Our time together was insightful, and that’s what kept me going back to each date. I crave lasting insights more than a lasting boyfriend, because insights I can share, and boyfriends I cannot.

He talked about his lady with admiration. He’d mention her in subtle ways like, “She and I went away on the weekend” or “She loves to surf” or “She’s really smart”. I’d nod and say things back like, “Awesome” and “That’s so nice you talk about her like that” or “Yeah, I haven’t tried surfing yet”. I was curious about her, but also fine with not remembering that she existed at all. He was on borrowed time with me. 

One night he said that going on dates with other women made him miss his girlfriend more; the chemistry he felt with her was absent compared to others and dating outside their relationship strengthened their mutual desire for one another. It tested his jealousy, which was something he wanted to work on for personal growth.
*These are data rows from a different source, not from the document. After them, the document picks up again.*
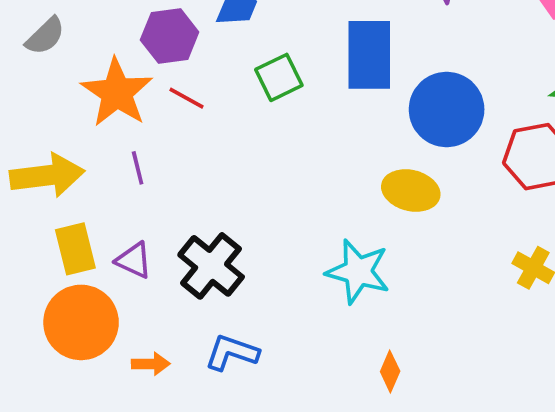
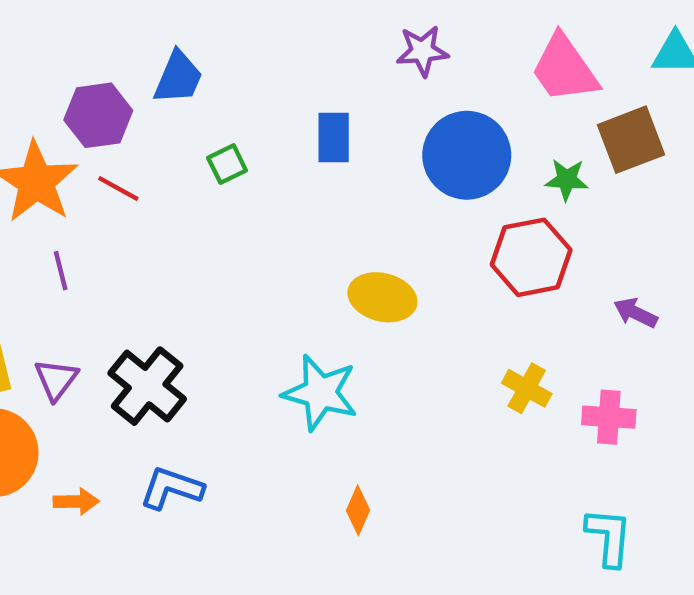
blue rectangle: (369, 55) -> (334, 137), size x0.6
green square: (279, 77) -> (227, 164), size x0.7
blue circle: (447, 109) -> (467, 155), moved
purple triangle: (134, 260) -> (56, 379), turned 42

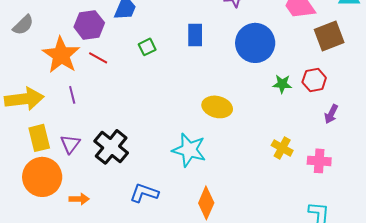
green star: (567, 180) -> (282, 84), moved
red hexagon: (531, 257) -> (314, 80), moved, size x0.7
purple arrow: (635, 313) -> (331, 114), turned -90
blue L-shape: (172, 488) -> (144, 193), moved
orange diamond: (358, 510) -> (206, 203), size x1.5

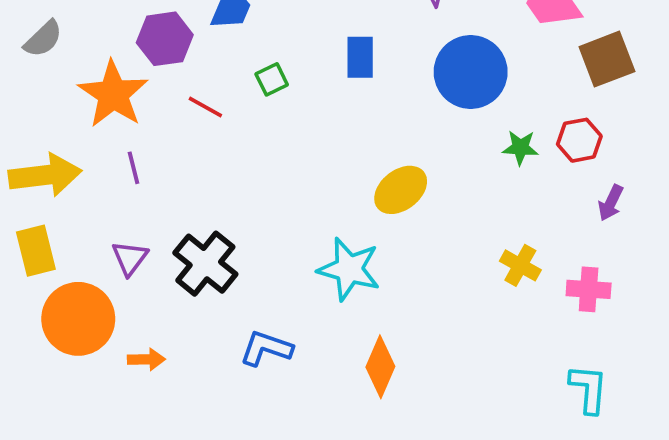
red line: (98, 58) -> (205, 107), moved
yellow ellipse: (217, 107) -> (401, 190), turned -52
yellow rectangle: (39, 138) -> (36, 251), moved

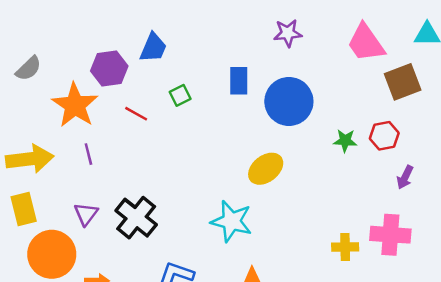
blue circle: (471, 72) -> (289, 101), moved
yellow cross: (520, 265) -> (345, 247), moved, turned -30
pink cross: (589, 289) -> (390, 235), size x1.4

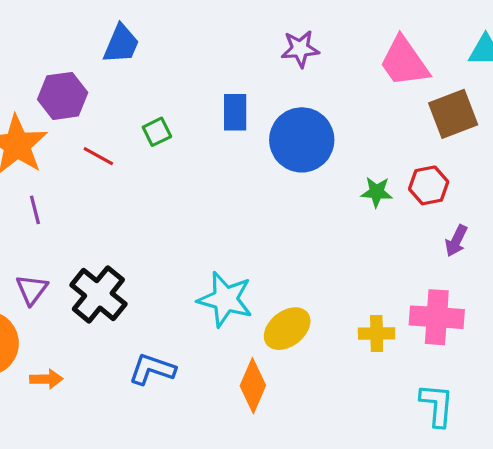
blue trapezoid: (153, 48) -> (121, 44), moved
yellow ellipse: (266, 169) -> (287, 329), moved

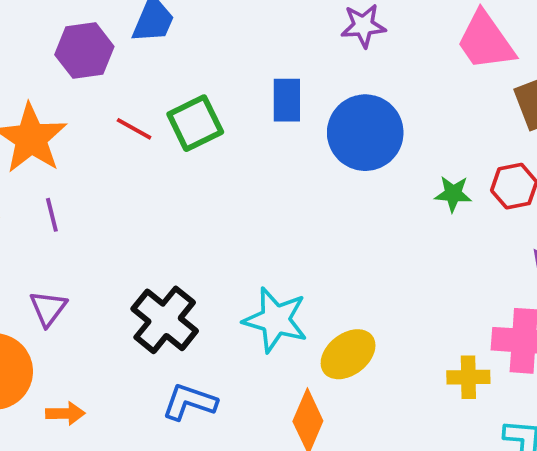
purple hexagon: (63, 96) -> (84, 51), moved
green square: (157, 132) -> (195, 123), size x1.6
red line: (98, 156) -> (134, 129), moved
black cross: (98, 294) -> (165, 320), moved
yellow cross: (377, 333) -> (468, 377), moved

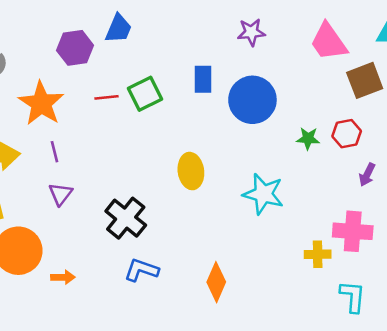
red line: (134, 129) -> (106, 97), turned -35
purple triangle: (48, 308) -> (61, 194), moved
cyan star: (275, 320) -> (263, 194), moved
yellow ellipse: (348, 354) -> (191, 171), moved, turned -60

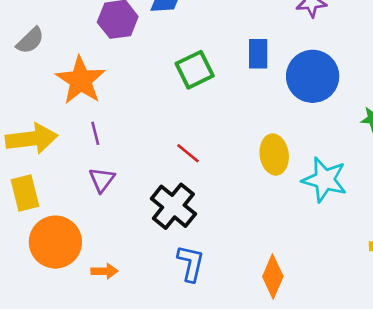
red line: (106, 97) -> (188, 153), moved, turned 45
yellow ellipse: (191, 171) -> (274, 155), moved
blue L-shape: (141, 270) -> (191, 263), turned 84

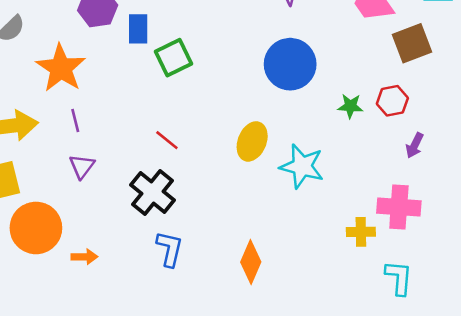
blue rectangle: (258, 54) -> (138, 29), moved
yellow ellipse: (274, 155) -> (252, 141), turned 30

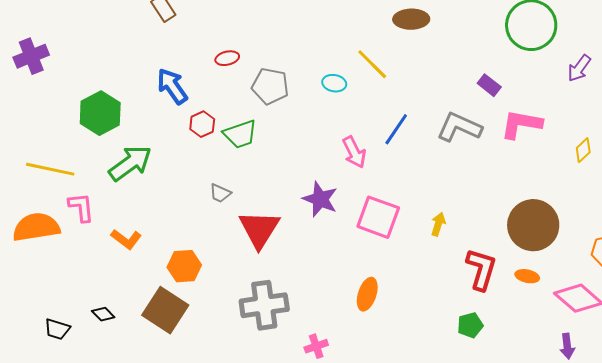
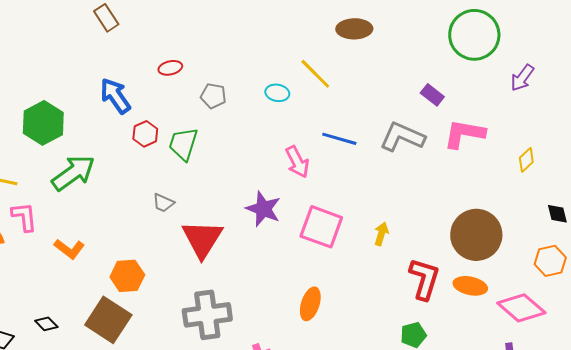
gray pentagon: (270, 86) -> (213, 96), size x0.7
blue line: (396, 129) -> (339, 139), turned 72
green trapezoid: (240, 134) -> (183, 144), turned 126
orange ellipse: (527, 276) -> (470, 286), size x1.4

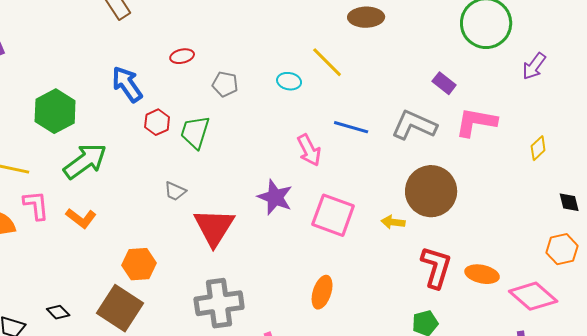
yellow arrow: (381, 234) -> (393, 222), turned -100
brown circle: (476, 235) -> (431, 191), moved
orange L-shape: (69, 249) -> (81, 218), moved

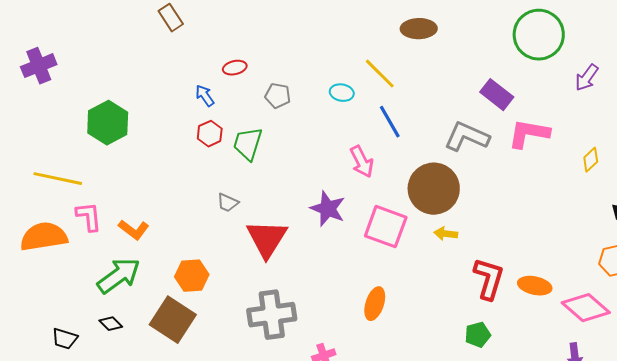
purple rectangle: (444, 83) -> (497, 95), size x1.4
blue arrow: (127, 84) -> (205, 96), moved, size x0.6
blue line: (351, 127) -> (390, 122), moved, turned 44
green arrow: (85, 161) -> (119, 276), moved
brown circle: (431, 191) -> (434, 189), moved

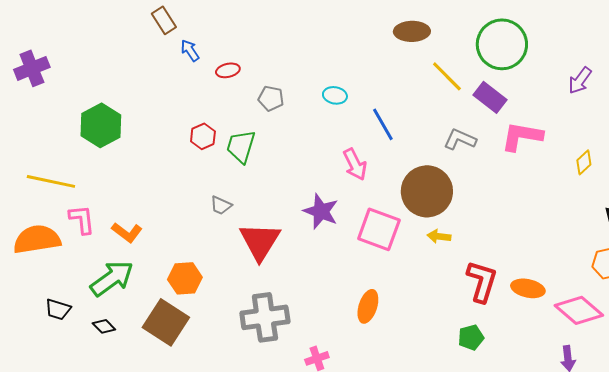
green circle: (539, 35) -> (502, 44), moved
yellow line: (380, 74) -> (447, 76), moved
blue arrow: (205, 96) -> (190, 50), moved
gray L-shape: (467, 137) -> (460, 139), size x0.7
black trapezoid: (65, 339) -> (58, 309), moved

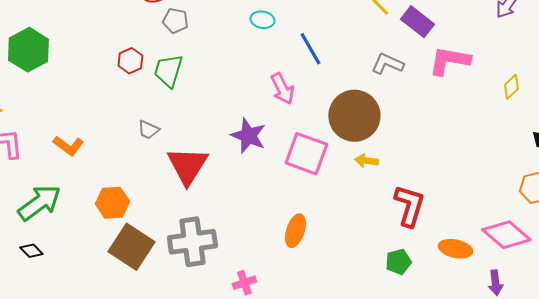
gray pentagon: (271, 98) -> (175, 21), moved
orange L-shape: (127, 232) -> (68, 146), moved
orange ellipse: (528, 288) -> (455, 249), moved
brown square: (166, 322) -> (131, 247), moved

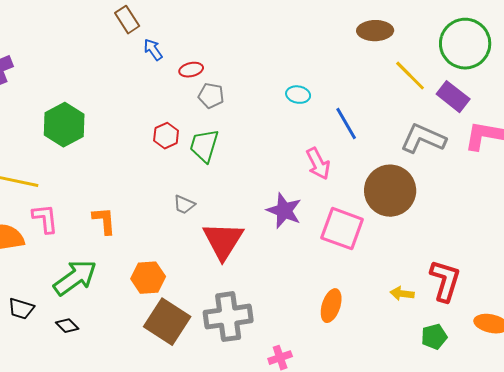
gray L-shape: (387, 64) -> (423, 139), size x1.4
orange L-shape: (68, 146) -> (104, 221), turned -132
yellow arrow: (366, 161) -> (402, 294), moved

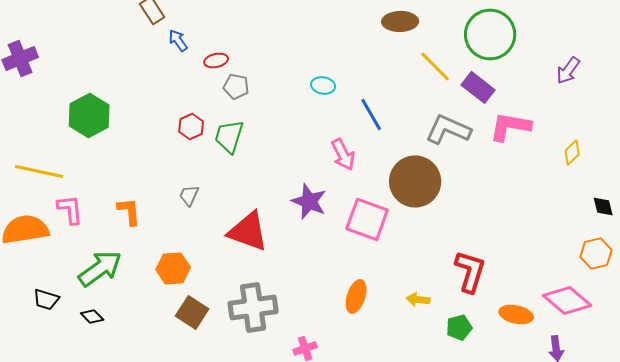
gray trapezoid: (184, 205) -> (189, 195), moved, turned 90
red triangle: (223, 241) -> (248, 231), turned -42
yellow arrow: (402, 294) -> (418, 299), moved
brown square: (167, 322) -> (192, 312), size x0.7

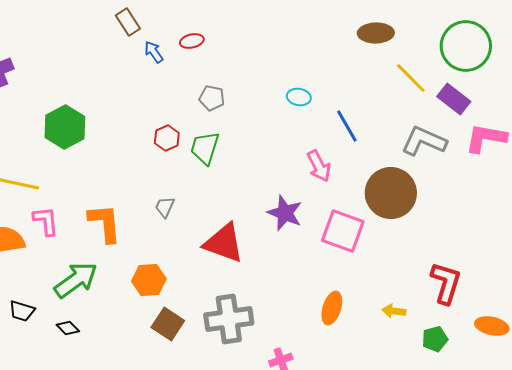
red ellipse: (216, 60) -> (192, 41), moved
orange L-shape: (129, 211) -> (105, 223), size x1.4

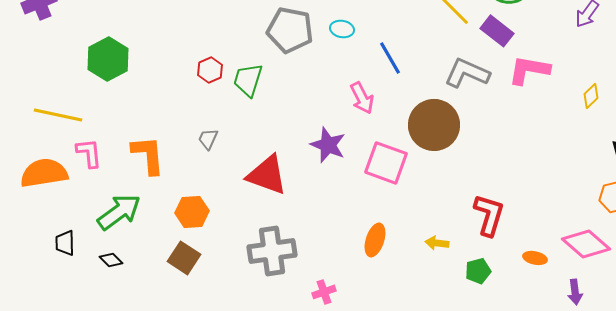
gray pentagon: (212, 98) -> (290, 30), moved, size x1.8
black trapezoid: (22, 311) -> (65, 243), turned 72
brown square: (168, 324) -> (184, 258), moved
orange ellipse: (492, 326) -> (535, 258), size x0.7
It’s human to want more than you have and then wonder why it’s never enough. I found it fascinating how the presence of one person intensified the absence of another for him. So maybe I was helping him miss his girlfriend and ethically cheat.

He reached for my hand without hesitation when we walked through the streets; he didn’t check his phone when we were together, at least not until the morning when the fantasy was over; he helped me with my coat when we left restaurants and always paid the cheque without making a fuss; he would say “mmmmmm” before we kissed; he made me coffee in the morning while we talked. It was enough of not enough, and then it wasn’t enough at all. 

I wanted to decide that I didn’t want him, not have that decision made for me because someone else already had. This wasn’t jealousy, it was a new standard: I’d rather have full-time nothing than part-time something with anyone. Other than a few wonderful dinners and dopamine, there wasn’t much in it for me—no calls on Sundays, no plans for weekends, not even the potential to fall in love and eventually break up. The good stuff.

We ended it beautifully over a text one day for reasons we didn’t talk about but both understood. A few weeks later, I messaged him to see how he was recovering after a surgery—a note I’d put in my calendar to do while we were dating. This is my version of ethics in an increasingly shitty world. He said he was grateful for my thoughtfulness, and glad to hear I was doing well too. I haven’t seen him around Lisbon since our dates, which is odd because Lisbon is so small. I don’t think about him anymore, but sometimes still wonder what he didn’t like about my portfolio.